International comparison: the perceived impact of the internet on politics

Les sondés considèrent par ailleurs qu'Internet et les médias sociaux rapprochent la politique et l'économie des gens: «Grâce aux commentaires en ligne, les entreprises et autres organisations tiennent davantage compte de ce que veulent vraiment les gens.» Cette affirmation rallie le suffrage de plus de 62% des jeunes interrogés aux États-Unis, au Brésil et à Singapour. Seuls les Suisses sont moins convaincus (51%). Les nombreuses élections et votations en vue seront peut-être autant d'occasions pour eux de se faire un avis.

Pourcentage d'habitants qui pensent q'Il est possible qu'une partie du contenu sur Facebook et Twitter soit manipulée:

58

États-Unis

66

Brésil

70

Singapour

70

Suisse

Une grande majorité des sondés de tous les pays est consciente que les contributions sur les réseaux sociaux sont susceptibles d'être manipulées. À l'inverse, seule une minorité, à l'exception des Singapouriens, pense que ces commentaires ne sont pas trafiqués et donc authentiques. À cet égard, les Suisses sont particulièrement critiques. Seuls 19% d'entre eux croient que la véritable nature de l'homme se révèle sur les médias sociaux. Les jeunes des quatre pays savent qu'il existe sur Internet des trolls diffusant des messages tendancieux dans les discussions à des fins de provocation (voir la table ronde pour en savoir plus sur l'interaction entre Internet et la politique).

De manière générale, quels sont, selon les jeunes, les problèmes majeurs dans leur pays? Plusieurs problèmes sont sur le devant de la scène depuis des années, notamment au Brésil. Cette année encore, plus des deux tiers des jeunes Brésiliens citent en premier la corruption et le chômage; aucun autre pays n'est aussi unanime. Dans tous les pays, le thème du chômage est très présent. Il fait partie du Top 5 partout, sauf en Suisse où il est cité par 21% des jeunes comme problème principal dans leur pays, et figure également depuis des années en tête chez les adultes, comme l'indique le Baromètre des préoccupations du Credit Suisse. L'accueil et l'intégration des étrangers sont aussi source d'inquiétude pour les jeunes suisses. Dans le premier Baromètre de la jeunesse de 2010, 22% des sondés citaient les réfugiés, contre 46% aujourd'hui. Peu surprenant, le terrorisme inquiète de plus en plus. Il arrive en tête à Singapour, en deuxième aux États-Unis et en sixième en Suisse. En 2010, il représentait une préoccupation pour 13% des Suisses, contre 23% aujourd'hui.

Top Goals & Top Problems

La préoccupation des Américains, des Brésiliens et des Singapouriens est croissante concernant le système de santé, notamment la caisse-maladie et ses primes. Ce thème n'a jamais intégré le Top 10 en Suisse, où prévaut une autre question sociale depuis des années: l'AVS, actuellement en troisième position.
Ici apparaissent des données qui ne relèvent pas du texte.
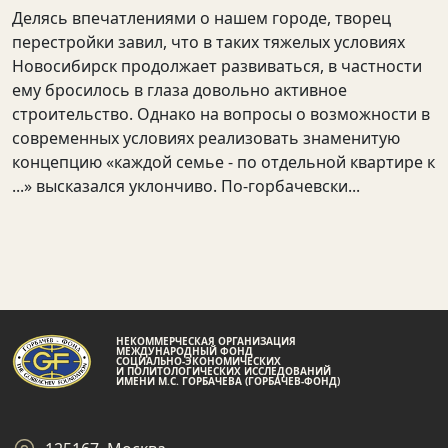
Делясь впечатлениями о нашем городе, творец
перестройки завил, что в таких тяжелых условиях
Новосибирск продолжает развиваться, в частности
ему бросилось в глаза довольно активное
строительство. Однако на вопросы о возможности в
современных условиях реализовать знаменитую
концепцию «каждой семье - по отдельной квартире к
...» высказался уклончиво. По-горбачевски...
НЕКОММЕРЧЕСКАЯ ОРГАНИЗАЦИЯ
МЕЖДУНАРОДНЫЙ ФОНД
СОЦИАЛЬНО-ЭКОНОМИЧЕСКИХ
И ПОЛИТОЛОГИЧЕСКИХ ИССЛЕДОВАНИЙ
ИМЕНИ М.С. ГОРБАЧЕВА (ГОРБАЧЕВ-ФОНД)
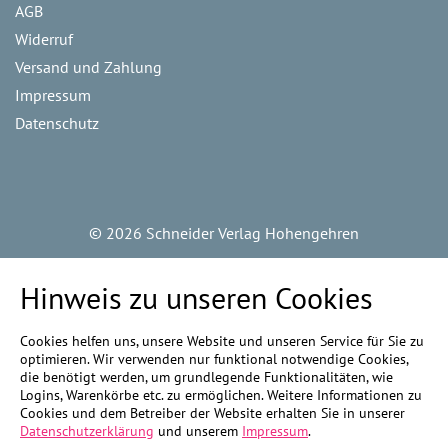
AGB
Widerruf
Versand und Zahlung
Impressum
Datenschutz
©
2026 Schneider Verlag Hohengehren
Hinweis zu unseren Cookies
Cookies helfen uns, unsere Website und unseren Service für Sie zu
optimieren. Wir verwenden nur funktional notwendige Cookies,
die benötigt werden, um grundlegende Funktionalitäten, wie
Logins, Warenkörbe etc. zu ermöglichen. Weitere Informationen zu
Cookies und dem Betreiber der Website erhalten Sie in unserer
Datenschutzerklärung
und unserem
Impressum
.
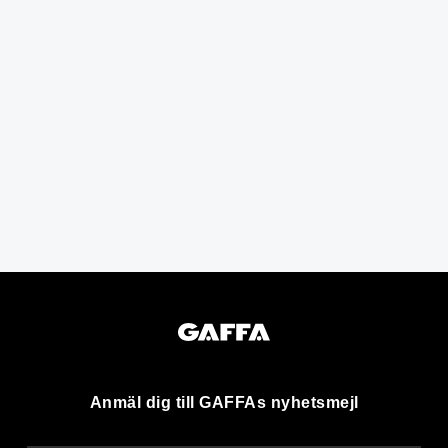
Anmäl dig till GAFFAs nyhetsmejl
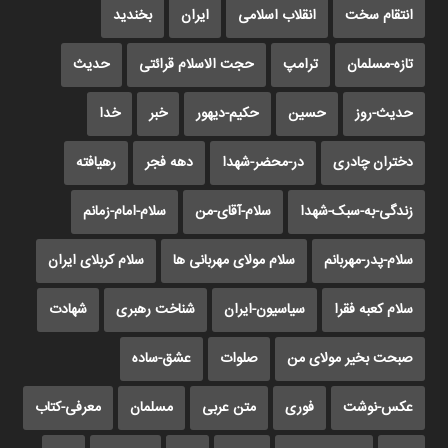
انتقام سخت
انقلاب اسلامی
ایران
بخندید
تازه-مسلمان
ترامپ
حجت الاسلام قرائتی
حدیث
حدیث-روز
حسین
حکیم-دیهور
خبر
خدا
دختران چادری
در-محضر-شهدا
دهه فجر
رهیافته
زندگی-به-سبک-شهدا
سلام-آقای-من
سلام-امام-زمانم
سلام-پدر-مهربانم
سلام مولای مهربانی ها
سلام کربلای ایران
سلام کعبه فقرا
سیاسیون-ایران
شناخت رهبری
شهادت
صبحت بخیر مولای من
صلوات
عشق-ساده
عکس-نوشت
فوری
متن عربی
مسلمان
معرفی-کتاب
Malgré toutes ces préoccupations, les jeunes sont confiants dans l'avenir, bien qu'un peu moins que les années passées. En Suisse, 59% sont optimistes, ce qui est peu surprenant. Cela l'est plus pour les Brésiliens, qui sont encore une majorité à envisager un avenir prometteur (54%). Ils étaient 67% en 2010. Aux États-Unis, cet optimisme est partagé par une petite majorité des sondés depuis des années. Ils sont un peu moins de la moitié à Singapour.